22. Wie kann die Software auf den von den Schulen genutzten Computern und Speichersystemen installiert werden, insbesondere auf den nicht selbst betriebenen, die gemäß des Vertrags ebenfalls geprüft werden dürfen?

23. Benötigt die eingesetzte Software zur Auffindung von Kopien einen Internetzugriff? Wenn ja, wie wird sichergestellt, dass mitunter sensible Daten auf den Speichersystemen das Schulnetzwerk nicht verlassen?

24. Entstehen dem Land Brandenburg Kosten durch das Aufspielen der Software auf durch die in Schulen genutzten aber nicht selbst betriebenen Computer und Speichersysteme? Wenn ja, in welcher Höhe?
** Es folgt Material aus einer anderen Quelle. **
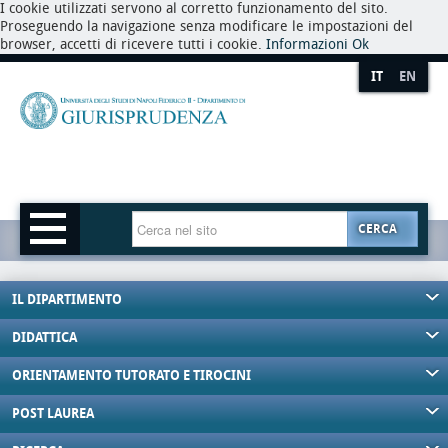
I cookie utilizzati servono al corretto funzionamento del sito.
Proseguendo la navigazione senza modificare le impostazioni del
browser, accetti di ricevere tutti i cookie.
Informazioni
Ok
IT
EN
CERCA
IL DIPARTIMENTO
DIDATTICA
ORIENTAMENTO TUTORATO E TIROCINI
POST LAUREA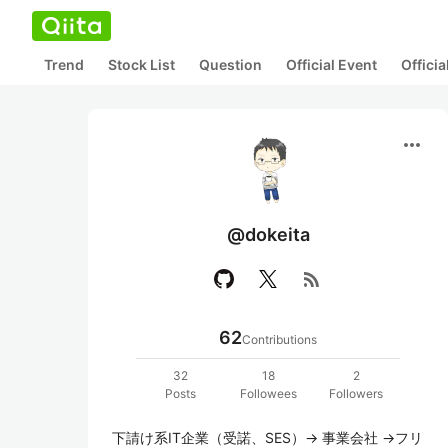
Trend
Stock List
Question
Official Event
Offici
more_horiz
@dokeita
rss_feed
62
Contributions
32
18
2
Posts
Followees
Followers
下請け系IT企業（受諾、SES）→ 事業会社 →フリ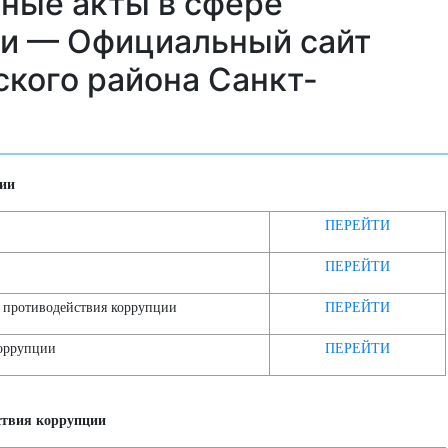
ные акты в сфере
ии — Официальный сайт
кого района Санкт-
ции
ПЕРЕЙТИ
ПЕРЕЙТИ
е противодействия коррупции
ПЕРЕЙТИ
коррупции
ПЕРЕЙТИ
ствия коррупции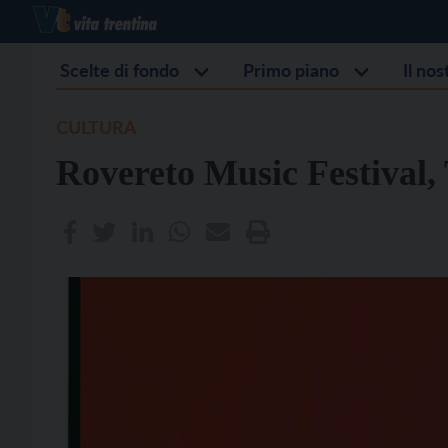
Scelte di fondo
Primo piano
Il no
CULTURA
Rovereto Music Festival, 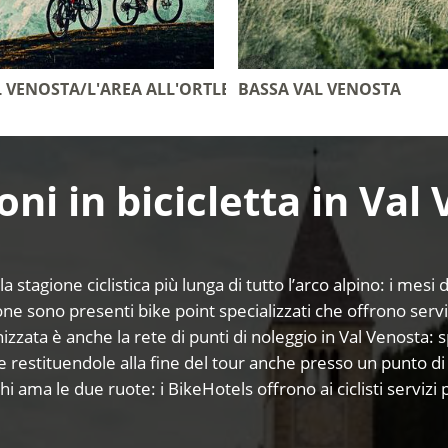
L VENOSTA/L'AREA ALL'ORTLES
BASSA VAL VENOSTA
oni in bicicletta in Val
 stagione ciclistica più lunga di tutto l’arco alpino: i mesi
ione sono presenti bike point specializzati che offrono servi
ata è anche la rete di punti di noleggio in Val Venosta: s
i e restituendole alla fine del tour anche presso un punto 
i ama le due ruote: i BikeHotels offrono ai ciclisti servizi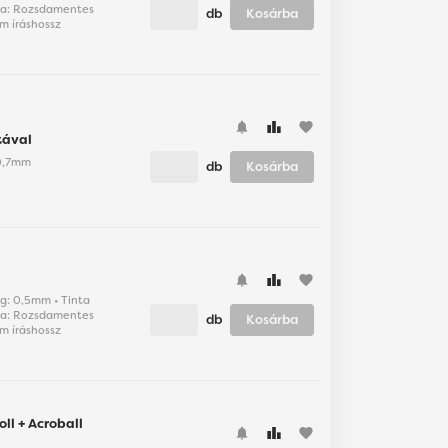
pusa: Rozsdamentes
db
Kosárba
0m íráshossz
favorite
ntával
: 0,7mm
db
Kosárba
favorite
ság: 0,5mm • Tinta
pusa: Rozsdamentes
db
Kosárba
0m íráshossz
oll + Acroball
favorite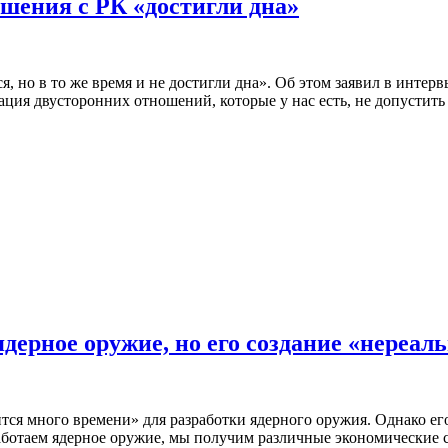
ошения с РК «достигли дна»
, но в то же время и не достигли дна». Об этом заявил в интер
ция двусторонних отношений, которые у нас есть, не допустить
дерное оружие, но его создание «нереал
ся много времени» для разработки ядерного оружия. Однако его 
ботаем ядерное оружие, мы получим различные экономические с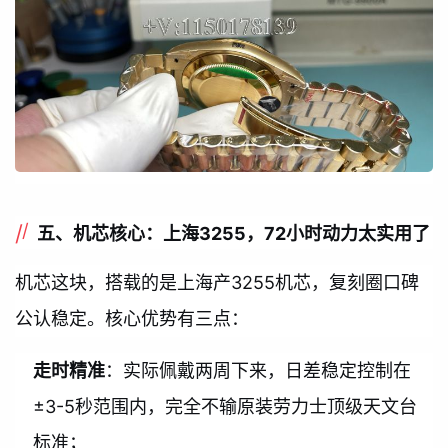
五、机芯核心：上海3255，72小时动力太实用了
机芯这块，搭载的是上海产3255机芯，复刻圈口碑
公认稳定。核心优势有三点：
走时精准
：实际佩戴两周下来，日差稳定控制在
±3-5秒范围内，完全不输原装劳力士顶级天文台
标准；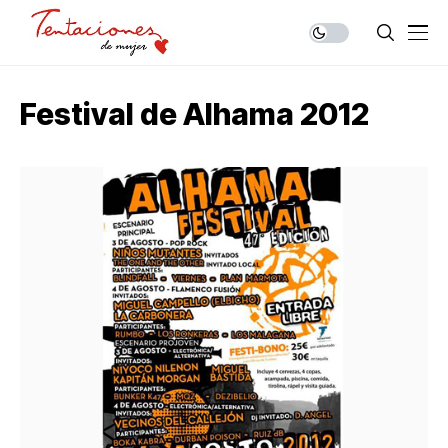
Festival de Alhama 2012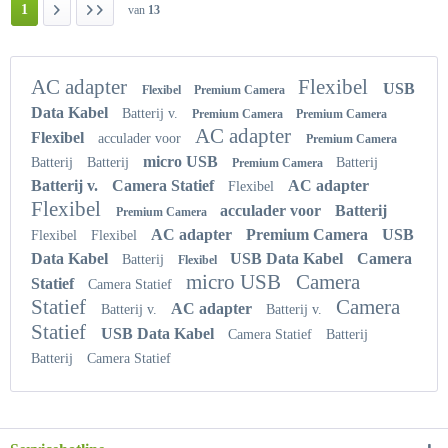
1
van
13
AC adapter
Flexibel
USB
Flexibel
Premium Camera
Data Kabel
Batterij v.
Premium Camera
Premium Camera
AC adapter
Flexibel
acculader voor
Premium Camera
micro USB
Batterij
Batterij
Batterij
Premium Camera
Batterij v.
Camera Statief
AC adapter
Flexibel
Flexibel
acculader voor
Batterij
Premium Camera
AC adapter
Premium Camera
USB
Flexibel
Flexibel
Data Kabel
USB Data Kabel
Camera
Batterij
Flexibel
micro USB
Camera
Statief
Camera Statief
Statief
Camera
AC adapter
Batterij v.
Batterij v.
Statief
USB Data Kabel
Camera Statief
Batterij
Batterij
Camera Statief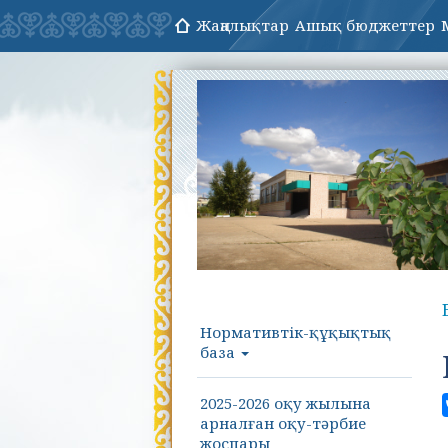
Жаңалықтар
Ашық бюджеттер
Нормативтік-құқықтық
база
2025-2026 оқу жылына
арналған оқу-тәрбие
жоспары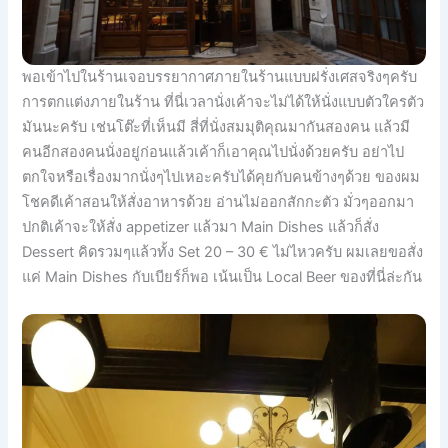
พอเข้าไปในร้านเจอบรรยากาศภายในร้านแบบฝรั่งเศสจริงๆครับ
การตกแต่งภายในร้าน ที่นี่เวลานั่งเค้าจะไม่ได้ให้นั่งแบบตัวใครตัว
มันนะครับ เช่นโต๊ะที่เห็นมี สี่ที่นั่งสมมุติคุณมากันสองคน แล้วมี
คนอีกสองคนนั่งอยู่ก่อนแล้วเค้าก็เอาคุณไปนั่งด้วยครับ อย่าไป
ตกใจหรือเรื่องมากนั่งๆไปเหอะครับได้คุยกับคนข้างๆด้วย ของผม
โชคดีเค้าสอนให้สั่งอาหารด้วย อ่านไม่ออกสักกะตัว มั่วๆออกมา
ปกติเค้าจะให้สั่ง appetizer แล้วมา Main Dishes แล้วก็สั่ง
Dessert คิดรวมๆแล้วทั้ง Set 20 – 30 € ไม่ไหวครับ ผมเลยขอสั่ง
แค่ Main Dishes กับเบียร์ก็พอ เน้นเป็น Local Beer ของที่นี่ล่ะกัน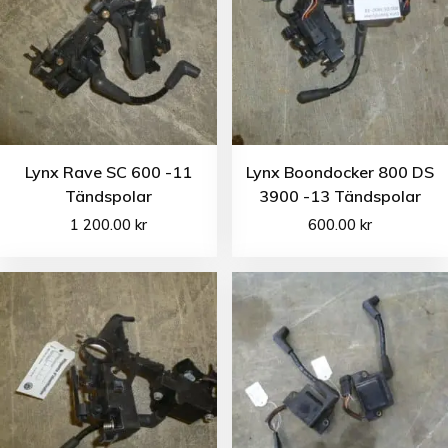
Lynx Rave SC 600 -11
Lynx Boondocker 800 DS
Tändspolar
3900 -13 Tändspolar
1 200.00
kr
600.00
kr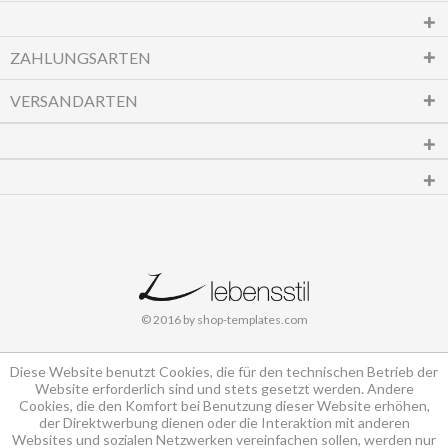
ZAHLUNGSARTEN
VERSANDARTEN
© 2016 by shop-templates.com
Diese Website benutzt Cookies, die für den technischen Betrieb der
Website erforderlich sind und stets gesetzt werden. Andere
Cookies, die den Komfort bei Benutzung dieser Website erhöhen,
der Direktwerbung dienen oder die Interaktion mit anderen
Websites und sozialen Netzwerken vereinfachen sollen, werden nur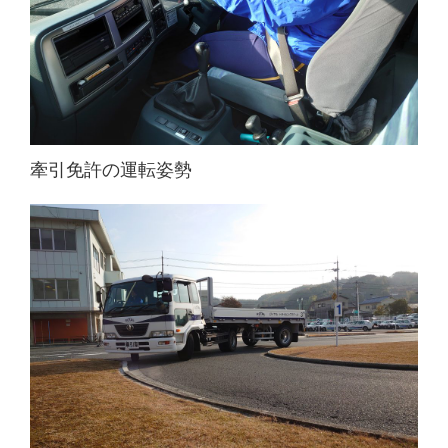
牽引免許の運転姿勢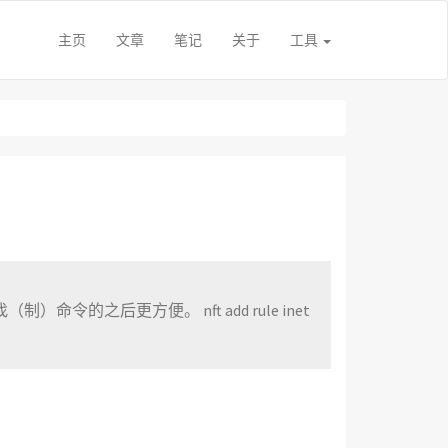
主页
文章
笔记
关于
工具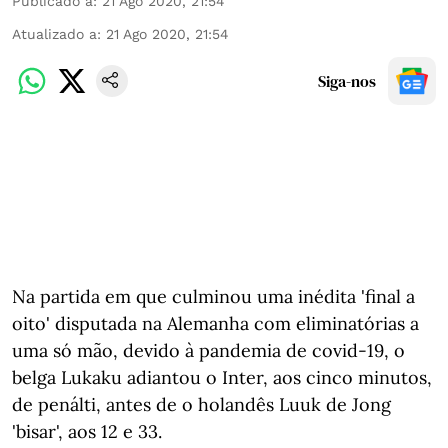
Publicado a
:
21 Ago 2020, 21:54
Atualizado a
:
21 Ago 2020, 21:54
Siga-nos
Na partida em que culminou uma inédita 'final a
oito' disputada na Alemanha com eliminatórias a
uma só mão, devido à pandemia de covid-19, o
belga Lukaku adiantou o Inter, aos cinco minutos,
de penálti, antes de o holandês Luuk de Jong
'bisar', aos 12 e 33.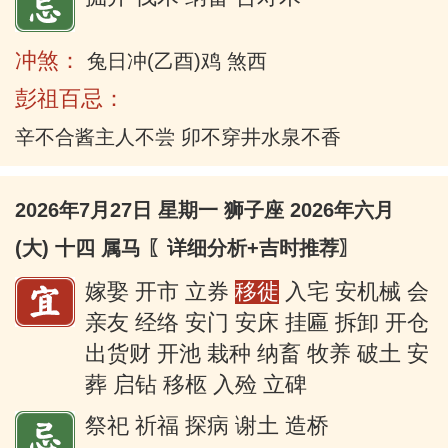
冲煞：
兔日冲(乙酉)鸡 煞西
彭祖百忌：
辛不合酱主人不尝 卯不穿井水泉不香
2026年7月27日 星期一 狮子座 2026年六月
(大) 十四 属马
〖详细分析+吉时推荐〗
嫁娶 开市 立券
移徙
入宅 安机械 会
亲友 经络 安门 安床 挂匾 拆卸 开仓
出货财 开池 栽种 纳畜 牧养 破土 安
葬 启钻 移柩 入殓 立碑
祭祀 祈福 探病 谢土 造桥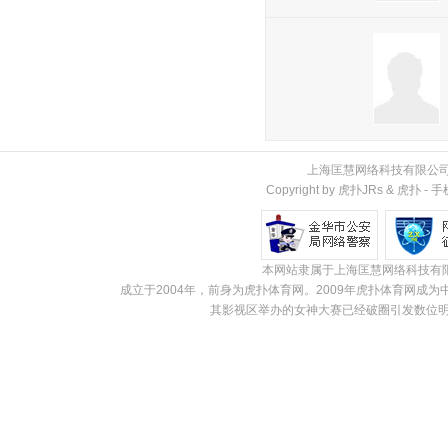
上海匡慧网络科技有限公
Copyright by 虎扑JRs &
虎扑
-
手
本网站隶属于上海匡慧网络科技有
成立于2004年，前身为虎扑体育网。2009年虎扑体育网
其影视区举办的女神大赛已经破圈引发数位明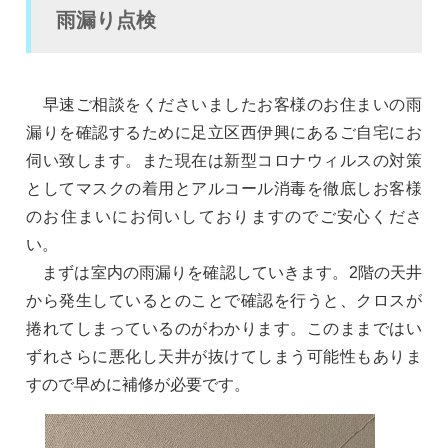
雨漏り点検
早速ご相談をくださいましたお客様のお住まいの雨
漏りを確認するために足立区西伊興にあるご自宅にお
伺い致します。また現在は新型コロナウィルスの対策
としてマスクの着用とアルコール消毒を徹底しお客様
のお住まいにお伺いしておりますのでご安心くださ
い。
まずは室内の雨漏りを確認していきます。2階の天井
から発生しているとのことで確認を行うと、クロスが
捲れてしまっているのがわかります。このままではい
ずれさらに悪化し天井が抜けてしまう可能性もありま
すので早めに補修が必要です。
25. Werden Schulleiterinnen und Schulleiter auf Grundlage von § 6 Absatz 2 Satz 2 des Vertrages dazu verpflichtet, die privaten Arbeitsrechner des Lehrpersonals auf Digitalisate zu kontrollieren? Wenn ja, welche Kosten fallen hierfür an und wie ist dies mit geltenden Gesetzen und Rechtsprechungen vereinbar?

26. In welcher Weise gedenkt die Ministerin für Bildung, Jugend und Sport des Landes Brandenburg – Frau Dr. Martina Münch – bei Einsatz der Software gemäß § 6 Absatz 4 des Vertrages als Dienstherrin ihrer Fürsorgepflicht gegenüber dem Lehrpersonal hinsichtlich des Schutzes des Grundrechtes auf Vertraulichkeit und Integrität eigengenutzter informationstechnischer Systeme nachzukommen?

Wir weisen Sie darauf hin, dass wir diesen Brief auf der Webseite unseres Landesverbandes veröffentlichen werden, ebenso Ihre Antwort. Wir gehen davon aus, dass Sie uns alle Fragen vollständig und umfassend sowie zeitnah  beantworten werden und bedanken uns bereits im Voraus für Ihr Bemühen.

Mit freundlichen Grüßen
Michael Hensel, 1. Vorsitzender
i. V. des Landesverbandes Brandenburg
der Piratenpartei Deutschland

  1. Alle Achtung, bin stolz auf Euch!
    Es ist doch gut, dass so viele verschiedene Menschen ihre Ideen und Gedanken einbringen können – auf viele der gestellten Fragen mitsamt der entsprechenden Belege und Paragrafen kann einer alleine – selbst wenn er das studiert hat – gar nicht kommen. Bin schon sehr auf Antworten gespannt.